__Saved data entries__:
BEGIN

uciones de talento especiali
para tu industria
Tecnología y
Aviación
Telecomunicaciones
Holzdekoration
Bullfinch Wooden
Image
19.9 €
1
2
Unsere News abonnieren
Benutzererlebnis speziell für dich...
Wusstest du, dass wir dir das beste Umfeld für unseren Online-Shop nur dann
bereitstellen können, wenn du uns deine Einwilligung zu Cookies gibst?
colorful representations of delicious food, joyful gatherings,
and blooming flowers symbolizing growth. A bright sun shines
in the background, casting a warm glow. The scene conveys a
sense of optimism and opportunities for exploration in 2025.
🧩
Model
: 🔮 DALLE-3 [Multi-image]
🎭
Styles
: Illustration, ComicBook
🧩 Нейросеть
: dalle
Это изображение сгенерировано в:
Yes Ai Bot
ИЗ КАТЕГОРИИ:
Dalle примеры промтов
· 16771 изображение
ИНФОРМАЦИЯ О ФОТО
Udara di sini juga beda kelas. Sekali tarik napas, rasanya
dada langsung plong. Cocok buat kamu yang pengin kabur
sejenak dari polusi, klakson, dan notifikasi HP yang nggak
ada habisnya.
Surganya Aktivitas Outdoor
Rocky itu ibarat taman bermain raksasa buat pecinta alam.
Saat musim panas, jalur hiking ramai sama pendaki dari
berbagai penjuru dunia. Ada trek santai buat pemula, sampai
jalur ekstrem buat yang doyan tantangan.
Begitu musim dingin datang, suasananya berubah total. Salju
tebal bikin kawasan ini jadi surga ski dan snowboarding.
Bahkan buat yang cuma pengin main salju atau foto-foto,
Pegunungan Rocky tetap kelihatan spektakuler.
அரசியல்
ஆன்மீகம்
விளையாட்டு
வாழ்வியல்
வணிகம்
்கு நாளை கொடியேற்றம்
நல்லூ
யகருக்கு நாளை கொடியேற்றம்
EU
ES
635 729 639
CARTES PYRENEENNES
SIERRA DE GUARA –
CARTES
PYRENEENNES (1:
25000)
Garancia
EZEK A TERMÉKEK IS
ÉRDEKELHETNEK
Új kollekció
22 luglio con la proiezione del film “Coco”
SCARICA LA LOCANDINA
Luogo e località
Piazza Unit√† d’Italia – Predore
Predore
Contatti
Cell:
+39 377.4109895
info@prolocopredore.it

END

__TO DO__: One inclusive range is required: first line of the data through the line containing "Surganya Aktivitas Outdoor". Set it down exactly and output nothing else.

__SOLUTION__:
uciones de talento especiali
para tu industria
Tecnología y
Aviación
Telecomunicaciones
Holzdekoration
Bullfinch Wooden
Image
19.9 €
1
2
Unsere News abonnieren
Benutzererlebnis speziell für dich...
Wusstest du, dass wir dir das beste Umfeld für unseren Online-Shop nur dann
bereitstellen können, wenn du uns deine Einwilligung zu Cookies gibst?
colorful representations of delicious food, joyful gatherings,
and blooming flowers symbolizing growth. A bright sun shines
in the background, casting a warm glow. The scene conveys a
sense of optimism and opportunities for exploration in 2025.
🧩
Model
: 🔮 DALLE-3 [Multi-image]
🎭
Styles
: Illustration, ComicBook
🧩 Нейросеть
: dalle
Это изображение сгенерировано в:
Yes Ai Bot
ИЗ КАТЕГОРИИ:
Dalle примеры промтов
· 16771 изображение
ИНФОРМАЦИЯ О ФОТО
Udara di sini juga beda kelas. Sekali tarik napas, rasanya
dada langsung plong. Cocok buat kamu yang pengin kabur
sejenak dari polusi, klakson, dan notifikasi HP yang nggak
ada habisnya.
Surganya Aktivitas Outdoor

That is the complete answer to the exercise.